2.1. Study Population

Subcutaneous EEG recordings were acquired from 23 patients with temporal lobe epilepsy from three institutions – Kings College London (KCL) 20, Zeeland University Hospital (ZUH), and Mayo Clinic Rochester (MCR). All recordings were made with the UNEEG SubQ System (UNEEG Medical A/S, Denmark) with the recording electrodes placed over the patient’s primary epileptic focus in the temporal or frontal lobe, as determined by the patient’s clinical video-EEG evaluation (see Weisdorf et. al. 20 and Viana et. al. 21 for a detailed description). Subcutaneous EEG seizures were annotated by board-certified neurologists with experience reading EEG, as described previously20, 21. SB was excluded due to a device connection issue. SD was excluded because their seizures were not clearly distinguishable on EEG by clinicians. Patients who were seizure free during monitoring were omitted from testing, but their interictal data was used for training where applicable. Adverse events were described in Weisdorf et. al. 20 and Viana et. al. 21 for the Danish and KCL cohorts. One serious adverse event occurred in the KCL cohort related to improper electrode placement. No serious device-related adverse events occurred in the Danish or Mayo cohorts.

2.2. Data acquisition

EEG data was recorded with the 24/7 EEG SubQ system as previously described 22. Briefly, a small (103mm) silicon and platinum-iridium electrode with 3 contacts is implanted under the skin on the side of and over the primary area of seizure onset. The electrode is placed via an incision behind the ear, and is most naturally placed covering the temporal lobe, but can be rotated to cover frontal, parietal, or occipital regions. Following implantation and a 7-10 day healing period, the electrode is connected to the inductive coupling unit (Figure 1) and confirmed to be recording good quality data. The patient is sent home with two recording units and instructed to wear one while charging the second unit, and to exchange units once daily. Data is automatically offloaded from on-board storage via custom software provided by the manufacturer and uploaded to cloud storage for later review.

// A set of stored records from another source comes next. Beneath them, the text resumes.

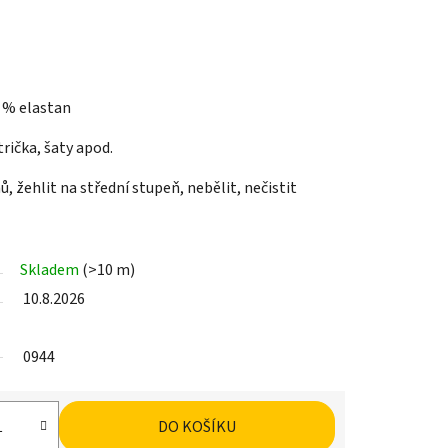
7 % elastan
rička, šaty apod.
ů, žehlit na střední stupeň, nebělit, nečistit
Skladem
(>10 m)
10.8.2026
0944
DO KOŠÍKU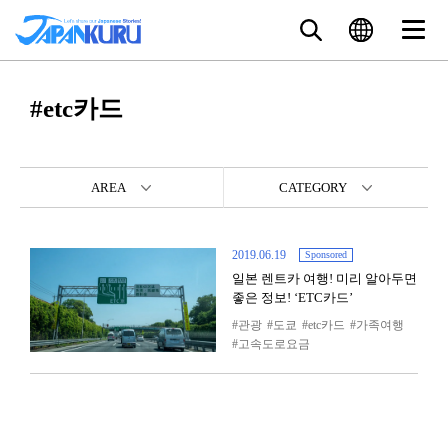
#etc카드
AREA
CATEGORY
2019.06.19
Sponsored
일본 렌트카 여행! 미리 알아두면
좋은 정보! ‘ETC카드’
관광
도쿄
etc카드
가족여행
고속도로요금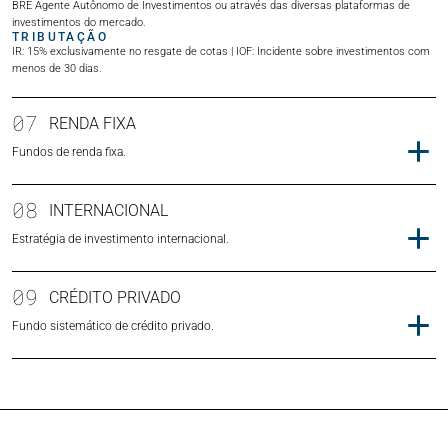
BRE Agente Autônomo de Investimentos ou através das diversas plataformas de
investimentos do mercado.
TRIBUTAÇÃO
IR: 15% exclusivamente no resgate de cotas | IOF: Incidente sobre investimentos com
menos de 30 dias.
07
RENDA FIXA
Fundos de renda fixa.
08
INTERNACIONAL
Estratégia de investimento internacional.
09
CRÉDITO PRIVADO
Fundo sistemático de crédito privado.
REGULAMENTO
FACT SHEET
LÂMINA
REGULAMENTOS
FACT SHEET
LÂMINA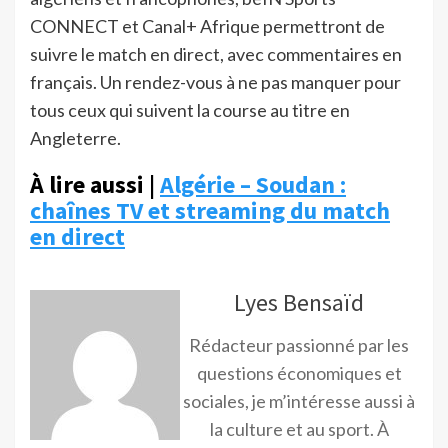
CONNECT et Canal+ Afrique permettront de
suivre le match en direct, avec commentaires en
français. Un rendez-vous à ne pas manquer pour
tous ceux qui suivent la course au titre en
Angleterre.
À lire aussi |
Algérie – Soudan :
chaînes TV et streaming du match
en direct
Lyes Bensaïd
Rédacteur passionné par les
questions économiques et
sociales, je m’intéresse aussi à
la culture et au sport. À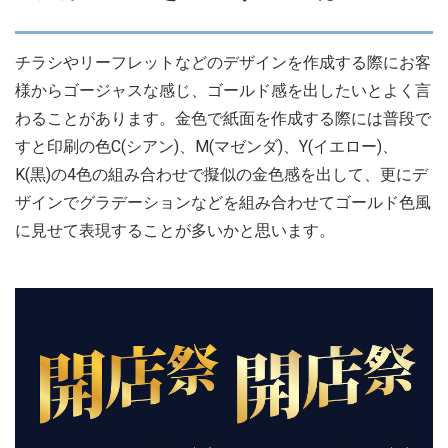
チラシやリーフレットなどのデザインを作成する際にお客
様からゴージャスな感じ、ゴールド感を出したいとよく言
わることがあります。金色で紙面を作成する際には普段で
すと印刷の色C(シアン)、M(マゼンダ)、Y(イエロー)、
K(黒)の4色の組み合わせで擬似の金色感を出して、更にデ
ザインでグラデーションなどを組み合わせてゴールド色風
に見せて表現することが多いかと思います。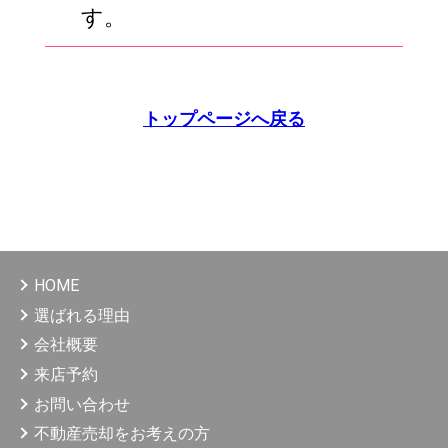
す。
トップページへ戻る
HOME
選ばれる理由
会社概要
来店予約
お問い合わせ
不動産売却をお考えの方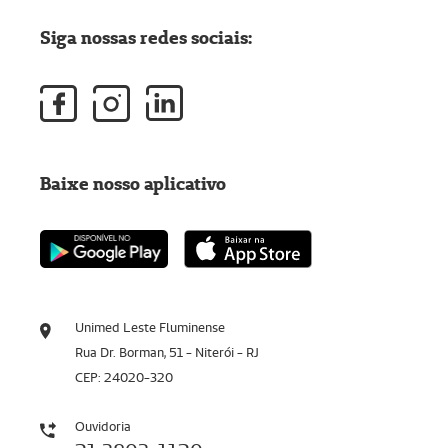
Siga nossas redes sociais:
Baixe nosso aplicativo
Unimed Leste Fluminense
Rua Dr. Borman, 51 - Niterói - RJ
CEP: 24020-320
Ouvidoria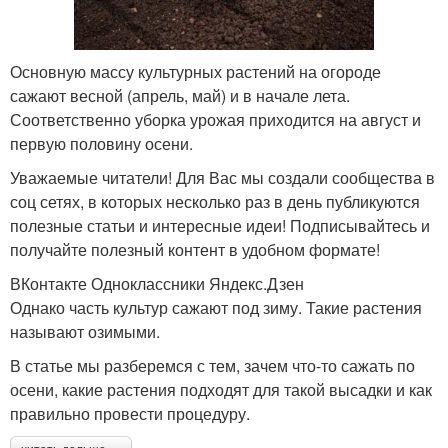
Основную массу культурных растений на огороде
сажают весной (апрель, май) и в начале лета.
Соответственно уборка урожая приходится на август и
первую половину осени.
Уважаемые читатели! Для Вас мы создали сообщества в
соц сетях, в которых несколько раз в день публикуются
полезные статьи и интересные идеи! Подписывайтесь и
получайте полезный контент в удобном формате!
ВКонтакте Одноклассники Яндекс.Дзен
Однако часть культур сажают под зиму. Такие растения
называют озимыми.
В статье мы разберемся с тем, зачем что-то сажать по
осени, какие растения подходят для такой высадки и как
правильно провести процедуру.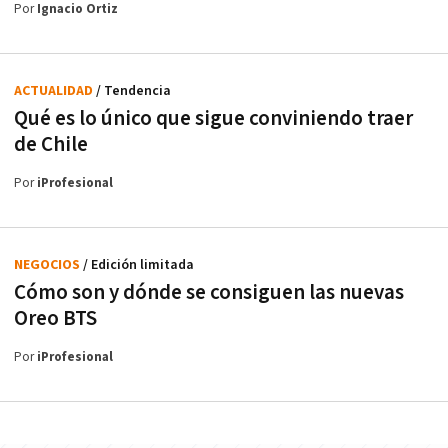
Por
Ignacio Ortiz
ACTUALIDAD
/ Tendencia
Qué es lo único que sigue conviniendo traer
de Chile
Por
iProfesional
NEGOCIOS
/ Edición limitada
Cómo son y dónde se consiguen las nuevas
Oreo BTS
Por
iProfesional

Figure 1: Subscalp EEG system and inductive receiver.

Figure 1:

A) The three contact electrode is implanted using a postauricular entry incision. The electrode’s orientation can be tailored to cover the patient’s seizure onset zone. B) The receiver unit contains a battery and data storage, and can be clipped on the user’s shirt using a magnetic (C) or physical (D) clip. The physical clip is used for patients with existing subclavicular neuromodulation devices that could be triggered by a magnet swipe. E) the wire and inductive coupling disk are placed on the skin over the electrode’s ceramic housing.

2.3. Data preprocessing

Data acquired in an uncontrolled environment, such as a patient’s home or workplace, is especially prone to artifacts. To preprocess the signal for algorithm training, disconnection artifacts, produced when the inductive-coupling disk is physically removed from the skin, were first removed from the raw signal (Figure 2). Each seizure in the training set was clipped in a 5-minute data epoch, with ten copies randomly shifted within the 5-minute data window, maintaining onset and offset visible in the frame. In rare instances there were multiple seizure onsets within 5 minutes, and the offset of the second seizure was often not visible in the frame. Varying amounts of low-level noise were added to the seizure copies as well, to promote robustness to noise and help ameliorate the data imbalance problem in training. The raw signal was then transformed into a spectrogram with 0.5 second, 0.5 Hz resolution, lowpass filtered at 23 Hz.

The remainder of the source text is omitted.